Guest Speaker Samson Lardy Anyenini’s Address At JUSAG 50th Anniversary Symposium

JUDICIAL SERVICE STAFF ASSOCIATION OF GHANA (JUSAG) 50TH 

ANNIVERSARY & SYMPOSIUM AT UCC ON 21ST SEPTEMBER 2024 

GUEST SPEAKER’S SPEECH - SAMSON LARDY ANYENINI 

Prof. Samuel Ato Duncan – Chairman 

H.E. the President Nana Addo-Dankwa A.A 

Her Ladyship the Chief Justice G.A.E.S.T

… 

INTRODUCTION   

LEADing Justice is certainly a great branding mantra. But it must not merely be easy on the lips of judges and court workers for brand effect. It is strategic and purposed to carry expectations of leadership in quality justice delivery by the courts for the people. So, it must also be on the frontages of the minds of citizens generally and to be shared by others the world over. 

 

Let me re-state at the outset that it fails in its strategic goal until it sets all of us in earnest expectation of a judiciary that delivers justice that is trusted to meet the test and quality of the often quoted 1924 dictum of the Chief Justice of England, Lord Hewart in Rex vrs. Sussex Justices, ex parte McCarthy that “[j]ustice must not only be done, but must also be seen to be done”.  And we cherish the rendition that “it must be manifestly and undoubtedly be seen to be done”. 

 

ACTUATING THE ANNIVERSARY THEME 

Your anniversary theme, “50 years of championing judicial excellence, embracing integrity, digitalization and upholding judicial independence and staff welfare” is a mouthful but most appropriate at this time. It aligns with Her Ladyship the Chief 

Justice’s vision  – LEADing Justice, where the acronym  LEAD      is 

Law, Ethics, Assets, Due Process and Digitalization

 

I have reflected and imagined the quality of justice delivery when this vision is fully realized. I didn't say 'if but 'when' it is realized because it non-negotiable in out fastmoving world. If the judiciary must stay relevant as that critical institution that thrives on trust, a vision to go fully digital is not only the path to survival, but excellence in the new order of an open society. 

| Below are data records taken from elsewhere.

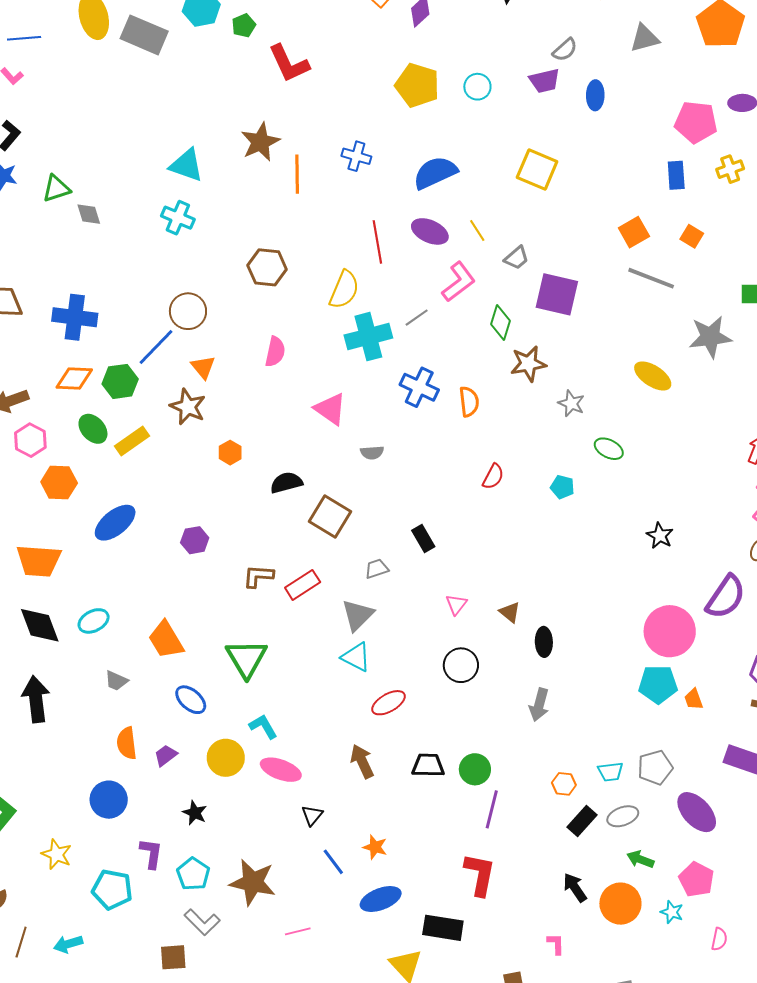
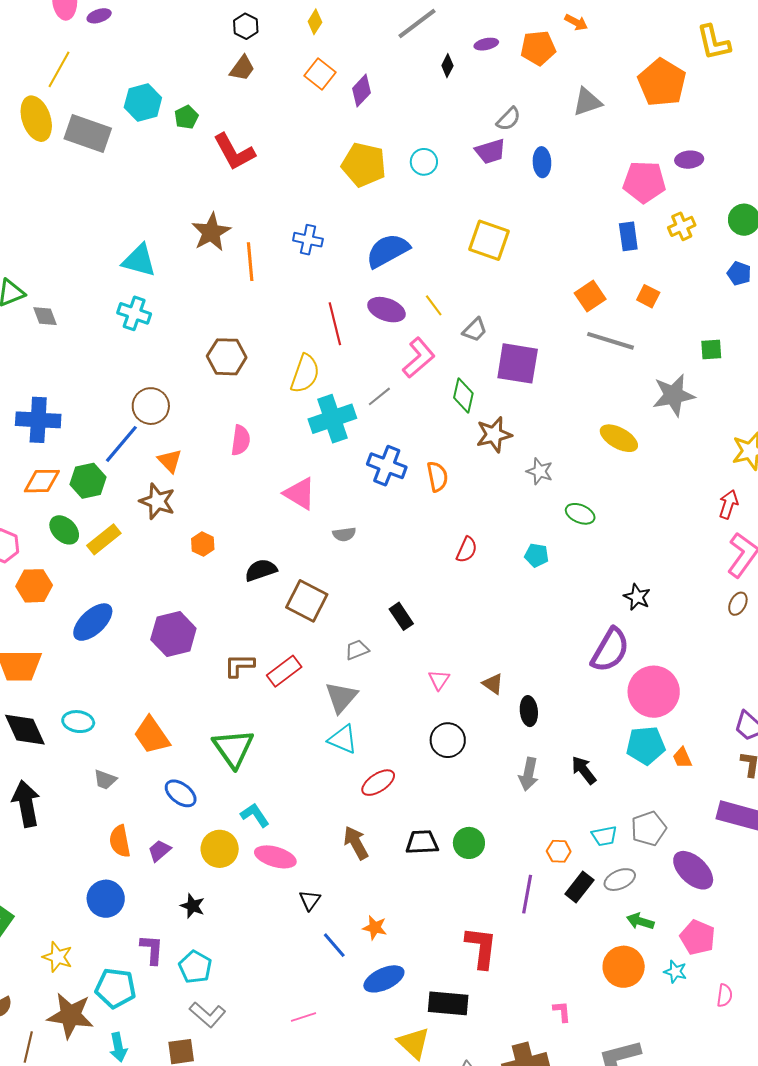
purple hexagon: (195, 540) -> (173, 634), size x1.6
purple semicircle: (726, 597) -> (610, 650), moved
cyan ellipse: (94, 621) -> (78, 722), turned 40
purple line: (492, 809) -> (527, 894), moved
brown star: (253, 882) -> (70, 1015), moved
black arrow: (575, 888) -> (584, 770), moved
cyan arrow: (68, 944) -> (118, 1047), moved, turned -80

It is a vision, that was in a rare but most commendable first ever act, shared with citizens and the world through a media broadcast by the Chief Justice.   

 

The state must commit to fund this project. The service, with the benefit of the lessons of the Fast Track Court experiment, must find creative means to mobilize resources to make it a reality in good time. (briefly illustrate with CJ’s story about how she asked for 

digitalization facilities and a got a bill that sacred her) 

 

OPACITY ENDANGERS DEMOCRACY 

The African Charter on Human and Peoples Rights (ACHPR) enjoins state parties to promote open governance by enacting Access to Information laws. This is commanded by article 21 of the 1992 constitution, but took Ghana two decades of sustained advocacy to birth the RTI law in 2019. I am proud to have been in the front role of the civil society pressure for its passage.     

 

In a recent paper I observed that governments that are not embracing of an open society “are fast realizing that they endanger democracy by not guaranteeing the one most basic right to citizens. Afrobarometer surveys overtime have not only confirmed the erosion of faith in democratic structures as citizens complain of not seeing the dividends, but these surveys have predicted accountability movements such as faced by the Government of Kenya. The 2024 Afrobarometer titled African insights 2024: Democracy at risk – the people’s perspective, discloses how “[m]ore than half of Africans (53% across 39 countries) are willing to accept a military takeover if elected leaders “abuse power for their own ends.” It highlights receding confidence as it reechoes the caution that governance cannot continue with the ‘business as usual’ attitude. Undoubtedly, the recent wave in resurgence of military takeovers is partly blamable on lack of transparent and open governance. 

 

In their paper Christopher Nyinevi & Richard Fosu (2023): The African Union’s 

Prohibition of Unconstitutional Changes of Government: An Uneasy Choice between 

Fidelity to Principle and Pragmatism, the researchers at the Monash University, Australia, give a reminder about the autocratic regimes from which Africa begun its democracy project. They note that a major factor that drove the “period of Africa’s political and socioeconomic stagnation was the lack of strong systems of democratic participation and peaceful transfers of power.”  

 

 

Leadership that was opaque and the lack of inclusive governance compelled resort to destabilizing revolutionary takeovers and countercoups that saw as many as three hundred and twenty-seven (327) coup d’états within a space of forty-five years (1956 – 2001) in Sub-Saharan Africa alone, although only eighty (80) of those coups were successfully executed.”  

 

A life of integrity is not lived in opacity. Justice emanates from the people but is administered on their behalf by an independent judiciary, declares article 125 of the Constitution. Integrity is the anchor of this independence as promoted by openness and that is the most potent democratic tool to engender inclusive, participatory and accountable governance to avoid a return to Africa’s the ugly past.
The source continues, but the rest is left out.